Dari Westminster Abbey, saya berjalan menyusuri St. James Park dengan tujuan istana Buckingham. Di tengah jalan, saya berpapasan dengan serombongan pengawal berkuda yang juga menuju ke istana Buckingham. Kontan saja saya (dan para turis lainnya) bergegas mengikuti mereka karena kami tidak mau ketinggalan atraksi pergantian penjaga istana Buckingham.
Setiap pagi, saat pengawal istana berganti shift, mereka keluar berbaris dan memainkan lagu-lagu. Jelas sekali hal ini menarik para turis dan mereka tahu hal itu. Buktinya, selain lagu kebangsaan Inggris, mereka juga 'menghibur' para turis dengan memainkan lagu "Killer Queen"-nya Queen dalam pergantian pengawal itu dengan wajah seserius persiapan perang!
Perjalanan saya lanjutkan ke British Museum. Tentu saja, menggunakan tube. Hal yang sangat menyenangkan di London, jaringan kereta bawah tanah sudah menghubungkan hampir setiap sudut di London. Walhasil, perjalanan sangat mudah dan murah (karena kita bisa membeli daily ticket yang bisa digunakan untuk perjalanan ke mana saja dalam sehari). Jalanan juga menjadi lega, sehingga berjalan kaki menjadi urusan yang sangat menyenangkan: tidak ada debu atau asap knalpot berlebihan.
Siang itu saya makan siang di great court British Museum, di bawah kanopi gelas yang konon merupakan square tertutup terluas di Eropa. Meskipun (seperti dibilang banyak orang) makanan Inggris benar-benar tidak enak, saya tidak bisa complain dengan suasana senyaman itu. British Museum, salah satu museum terbesar di dunia, pertama dibuka tahun 1753, memiliki koleksi sebanyak 13 juta objek (tentu saja tidak semuanya dipamerkan!). Konon, untuk benar-benar menikmati British Museum kita membutuhkan tidak kurang dari satu bulan.
Koleksi British Museum meliputi setiap sudut dunia: Romawi dan Yunani, Mesir dan Sudan, Mesopotamia, Assyria, Middle East, Cina, Asia Tenggara,... Salah satu koleksi British Museum yang paling terkenal adalah the Rosetta Stone yang merupakan kunci penerjemahan huruf hieroglif Mesir kuno (ada yang masih ingat pelajaran sejarah es-em-a?)

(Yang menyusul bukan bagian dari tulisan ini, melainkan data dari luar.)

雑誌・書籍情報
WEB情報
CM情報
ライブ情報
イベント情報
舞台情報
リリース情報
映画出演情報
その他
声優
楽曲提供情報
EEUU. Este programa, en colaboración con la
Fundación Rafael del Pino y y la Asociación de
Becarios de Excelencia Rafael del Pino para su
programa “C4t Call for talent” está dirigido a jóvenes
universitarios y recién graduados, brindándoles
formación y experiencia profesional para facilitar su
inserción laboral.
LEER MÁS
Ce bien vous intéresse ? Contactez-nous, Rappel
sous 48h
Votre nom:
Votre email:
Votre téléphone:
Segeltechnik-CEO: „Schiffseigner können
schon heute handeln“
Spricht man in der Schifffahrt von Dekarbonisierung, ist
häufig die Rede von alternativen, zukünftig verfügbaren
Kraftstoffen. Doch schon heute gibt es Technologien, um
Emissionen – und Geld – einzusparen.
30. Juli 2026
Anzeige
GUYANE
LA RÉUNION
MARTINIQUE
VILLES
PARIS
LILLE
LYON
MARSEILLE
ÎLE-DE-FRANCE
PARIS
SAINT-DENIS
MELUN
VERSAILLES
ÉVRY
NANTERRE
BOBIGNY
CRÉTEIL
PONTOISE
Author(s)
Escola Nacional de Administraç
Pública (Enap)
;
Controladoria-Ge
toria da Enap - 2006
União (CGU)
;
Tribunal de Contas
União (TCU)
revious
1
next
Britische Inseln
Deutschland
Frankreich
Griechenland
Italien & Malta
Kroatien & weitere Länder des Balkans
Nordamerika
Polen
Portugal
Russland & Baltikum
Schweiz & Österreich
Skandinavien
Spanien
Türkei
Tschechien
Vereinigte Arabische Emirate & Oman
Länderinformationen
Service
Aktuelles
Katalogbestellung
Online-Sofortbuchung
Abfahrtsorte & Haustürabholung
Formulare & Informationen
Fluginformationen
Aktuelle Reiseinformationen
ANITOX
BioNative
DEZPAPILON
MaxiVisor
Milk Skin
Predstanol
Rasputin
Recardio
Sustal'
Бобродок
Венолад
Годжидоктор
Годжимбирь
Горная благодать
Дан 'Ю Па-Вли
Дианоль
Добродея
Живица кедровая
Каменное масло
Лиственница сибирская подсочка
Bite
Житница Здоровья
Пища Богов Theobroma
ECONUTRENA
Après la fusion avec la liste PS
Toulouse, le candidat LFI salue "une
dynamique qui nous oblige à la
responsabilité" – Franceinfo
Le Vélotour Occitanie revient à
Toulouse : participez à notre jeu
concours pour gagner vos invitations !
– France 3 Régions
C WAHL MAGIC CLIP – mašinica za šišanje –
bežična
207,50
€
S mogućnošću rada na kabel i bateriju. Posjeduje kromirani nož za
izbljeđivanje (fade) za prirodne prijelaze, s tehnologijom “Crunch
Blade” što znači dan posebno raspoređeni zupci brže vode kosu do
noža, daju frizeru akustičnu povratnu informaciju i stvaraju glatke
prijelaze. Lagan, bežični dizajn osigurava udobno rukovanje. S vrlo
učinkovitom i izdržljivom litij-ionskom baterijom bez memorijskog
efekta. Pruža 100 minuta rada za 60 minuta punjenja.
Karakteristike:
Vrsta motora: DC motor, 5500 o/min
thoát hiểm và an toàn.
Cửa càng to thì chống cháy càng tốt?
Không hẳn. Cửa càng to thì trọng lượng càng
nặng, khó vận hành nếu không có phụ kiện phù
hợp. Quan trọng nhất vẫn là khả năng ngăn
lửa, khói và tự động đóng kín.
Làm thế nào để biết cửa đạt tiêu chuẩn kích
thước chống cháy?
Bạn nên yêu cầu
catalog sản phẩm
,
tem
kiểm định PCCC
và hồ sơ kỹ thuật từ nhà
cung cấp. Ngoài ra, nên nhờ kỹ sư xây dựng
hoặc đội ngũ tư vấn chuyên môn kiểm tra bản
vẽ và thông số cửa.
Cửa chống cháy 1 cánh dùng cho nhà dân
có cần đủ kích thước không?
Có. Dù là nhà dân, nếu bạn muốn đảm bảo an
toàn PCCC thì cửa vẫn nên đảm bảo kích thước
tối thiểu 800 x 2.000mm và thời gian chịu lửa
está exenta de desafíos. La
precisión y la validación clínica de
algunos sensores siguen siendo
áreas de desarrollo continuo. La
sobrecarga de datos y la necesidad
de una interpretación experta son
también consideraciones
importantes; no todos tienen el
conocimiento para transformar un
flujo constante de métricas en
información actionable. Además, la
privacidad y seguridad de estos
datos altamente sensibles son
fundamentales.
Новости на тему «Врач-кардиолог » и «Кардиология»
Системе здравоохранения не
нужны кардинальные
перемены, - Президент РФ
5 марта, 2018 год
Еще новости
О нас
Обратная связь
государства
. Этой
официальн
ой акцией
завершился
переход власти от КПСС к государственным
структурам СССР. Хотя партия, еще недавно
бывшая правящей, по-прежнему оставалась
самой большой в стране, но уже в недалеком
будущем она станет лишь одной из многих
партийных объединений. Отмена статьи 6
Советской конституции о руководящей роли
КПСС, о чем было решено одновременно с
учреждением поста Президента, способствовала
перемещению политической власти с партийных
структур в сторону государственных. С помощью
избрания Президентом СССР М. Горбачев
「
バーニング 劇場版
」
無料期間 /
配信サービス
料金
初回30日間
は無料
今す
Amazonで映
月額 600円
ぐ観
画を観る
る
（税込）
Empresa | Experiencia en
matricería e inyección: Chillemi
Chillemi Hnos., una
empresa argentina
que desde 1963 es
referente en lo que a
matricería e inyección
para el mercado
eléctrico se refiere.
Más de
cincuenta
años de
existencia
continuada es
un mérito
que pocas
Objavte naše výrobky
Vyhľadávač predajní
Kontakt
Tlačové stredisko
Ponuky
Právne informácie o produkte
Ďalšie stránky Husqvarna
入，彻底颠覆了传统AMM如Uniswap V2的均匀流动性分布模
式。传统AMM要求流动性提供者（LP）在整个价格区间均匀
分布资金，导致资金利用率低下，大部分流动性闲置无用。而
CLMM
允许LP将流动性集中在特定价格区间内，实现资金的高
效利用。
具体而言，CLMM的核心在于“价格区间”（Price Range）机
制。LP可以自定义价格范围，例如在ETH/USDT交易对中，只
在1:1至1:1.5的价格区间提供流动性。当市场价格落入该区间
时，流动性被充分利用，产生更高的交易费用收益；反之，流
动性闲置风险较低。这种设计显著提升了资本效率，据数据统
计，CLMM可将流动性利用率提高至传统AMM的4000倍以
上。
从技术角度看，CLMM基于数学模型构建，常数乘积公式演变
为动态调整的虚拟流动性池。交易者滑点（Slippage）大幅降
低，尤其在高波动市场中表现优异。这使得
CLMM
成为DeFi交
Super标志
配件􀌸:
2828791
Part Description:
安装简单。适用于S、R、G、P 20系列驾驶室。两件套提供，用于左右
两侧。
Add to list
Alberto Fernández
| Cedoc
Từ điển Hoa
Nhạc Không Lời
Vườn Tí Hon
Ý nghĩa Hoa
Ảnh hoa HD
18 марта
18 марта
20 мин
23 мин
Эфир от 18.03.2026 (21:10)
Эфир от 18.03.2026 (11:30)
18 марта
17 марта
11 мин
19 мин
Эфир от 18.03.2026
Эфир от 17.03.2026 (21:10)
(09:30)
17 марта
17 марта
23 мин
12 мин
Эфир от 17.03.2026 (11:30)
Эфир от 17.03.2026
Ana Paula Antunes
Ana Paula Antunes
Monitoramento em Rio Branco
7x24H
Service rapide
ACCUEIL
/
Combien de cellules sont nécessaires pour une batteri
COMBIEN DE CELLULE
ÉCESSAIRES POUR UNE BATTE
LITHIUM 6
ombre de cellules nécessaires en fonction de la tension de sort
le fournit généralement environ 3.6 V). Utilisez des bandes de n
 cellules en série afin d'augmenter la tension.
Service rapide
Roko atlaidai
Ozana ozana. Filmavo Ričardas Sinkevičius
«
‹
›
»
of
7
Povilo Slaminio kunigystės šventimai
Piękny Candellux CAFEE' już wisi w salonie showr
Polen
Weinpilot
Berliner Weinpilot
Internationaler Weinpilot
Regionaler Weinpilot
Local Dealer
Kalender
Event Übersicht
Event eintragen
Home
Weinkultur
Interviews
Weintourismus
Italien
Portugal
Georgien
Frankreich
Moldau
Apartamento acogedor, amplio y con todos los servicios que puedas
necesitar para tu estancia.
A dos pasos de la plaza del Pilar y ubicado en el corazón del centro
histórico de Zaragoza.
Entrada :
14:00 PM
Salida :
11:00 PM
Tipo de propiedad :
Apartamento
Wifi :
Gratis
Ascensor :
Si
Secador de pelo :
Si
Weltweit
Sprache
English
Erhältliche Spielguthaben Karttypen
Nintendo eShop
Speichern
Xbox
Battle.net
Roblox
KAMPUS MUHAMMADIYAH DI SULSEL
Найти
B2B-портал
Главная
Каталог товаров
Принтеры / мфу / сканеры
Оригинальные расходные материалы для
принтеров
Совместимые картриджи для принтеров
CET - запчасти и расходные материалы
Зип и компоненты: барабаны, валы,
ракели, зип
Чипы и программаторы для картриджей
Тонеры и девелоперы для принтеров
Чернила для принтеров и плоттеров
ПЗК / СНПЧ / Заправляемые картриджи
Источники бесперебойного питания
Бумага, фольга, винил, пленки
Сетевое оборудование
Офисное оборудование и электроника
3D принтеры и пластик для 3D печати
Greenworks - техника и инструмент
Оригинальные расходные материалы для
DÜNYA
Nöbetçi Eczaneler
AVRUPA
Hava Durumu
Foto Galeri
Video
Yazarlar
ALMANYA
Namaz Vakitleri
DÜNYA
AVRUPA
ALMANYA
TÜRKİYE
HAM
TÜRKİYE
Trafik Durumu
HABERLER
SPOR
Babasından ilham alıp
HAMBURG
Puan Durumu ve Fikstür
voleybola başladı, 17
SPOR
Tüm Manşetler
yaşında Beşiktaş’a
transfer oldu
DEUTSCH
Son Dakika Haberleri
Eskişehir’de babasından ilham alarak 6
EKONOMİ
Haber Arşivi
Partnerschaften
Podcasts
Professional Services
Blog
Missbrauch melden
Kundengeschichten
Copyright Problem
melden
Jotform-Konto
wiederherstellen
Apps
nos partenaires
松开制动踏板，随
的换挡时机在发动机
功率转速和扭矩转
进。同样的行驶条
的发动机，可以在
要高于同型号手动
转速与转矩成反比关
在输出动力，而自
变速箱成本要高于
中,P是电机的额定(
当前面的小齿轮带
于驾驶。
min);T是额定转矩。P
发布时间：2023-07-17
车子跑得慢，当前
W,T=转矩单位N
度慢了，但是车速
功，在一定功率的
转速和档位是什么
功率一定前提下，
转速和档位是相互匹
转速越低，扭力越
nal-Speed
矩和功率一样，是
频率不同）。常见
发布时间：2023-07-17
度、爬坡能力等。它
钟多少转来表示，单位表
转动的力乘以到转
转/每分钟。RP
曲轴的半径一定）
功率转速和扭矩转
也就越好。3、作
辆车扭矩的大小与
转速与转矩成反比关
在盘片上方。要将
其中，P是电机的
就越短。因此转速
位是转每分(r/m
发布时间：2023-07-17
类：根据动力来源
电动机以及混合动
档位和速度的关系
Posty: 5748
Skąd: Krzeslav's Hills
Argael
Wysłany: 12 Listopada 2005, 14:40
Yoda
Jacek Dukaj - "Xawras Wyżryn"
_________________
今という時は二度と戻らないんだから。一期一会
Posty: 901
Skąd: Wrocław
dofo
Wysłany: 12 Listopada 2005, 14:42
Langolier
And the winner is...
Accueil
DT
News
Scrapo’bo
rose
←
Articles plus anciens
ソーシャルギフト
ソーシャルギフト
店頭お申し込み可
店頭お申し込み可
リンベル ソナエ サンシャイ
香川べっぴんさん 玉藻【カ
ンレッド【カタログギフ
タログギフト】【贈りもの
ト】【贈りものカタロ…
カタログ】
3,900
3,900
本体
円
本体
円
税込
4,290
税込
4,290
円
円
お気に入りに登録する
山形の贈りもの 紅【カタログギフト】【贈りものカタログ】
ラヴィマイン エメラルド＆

Di sudut Indonesia, kita bisa melihat beberapa patung kuno dari candi-candi di Indonesia dipamerkan di sini. Rasanya campur aduk juga melihat kekayaan budaya kita justru dipamerkan di luar negeri (mungkin kalau dipamerkan di negeri sendiri malah tidak ada yang peduli).
Malamnya, saya menonton opera modern "Phantom of the Opera"(opera yang ditulis Andrew Lloyd Weber yang orang Amerika dan pertama kali dipopulerkan di Broadway), di teater dekat Trafalgar Square. Saya membeli tiket termurah seharga 40 pound karena teman saya agak sinis dengan ide nonton opera dan cuma mau membayar tiket termurah (yang juga nggak murah-murah amat...). Namun ternyata, pertunjukannya benar-benar spektakuler sehingga kami keluar dengan agak menyesal karena duduk di kursi termurah yang butuh menjulurkan leher panjang-panjang untuk melihat panggung...
Day 2
Pagi itu saya memutuskan untuk menjadi turis sejati dengan mengikuti tur menggunakan double decker bus mengelilingi London. Namun beberapa saat kemudian saya agak bosan, lalu memilih untuk turun dan mingle dengan londoners di salah satu tempat paling ramai di London: Piccadilly Circus (tidak ada sirkus di sini, circus di sini berarti 'circle' atau 'lingkaran'). Dipadati toko-toko, restauran, dan orang-orang yang berdesakan, saya bisa melihat bahwa londoners sekarang bukan berarti british. Restauran cina, india, dan arab nampak di mana-mana, demikian juga dengan orang-orang dengan berbagai warna kulit dan ras. Bahkan konon, makanan paling populer di London sekarang bukan lagi fish & chips tapi chicken tikka.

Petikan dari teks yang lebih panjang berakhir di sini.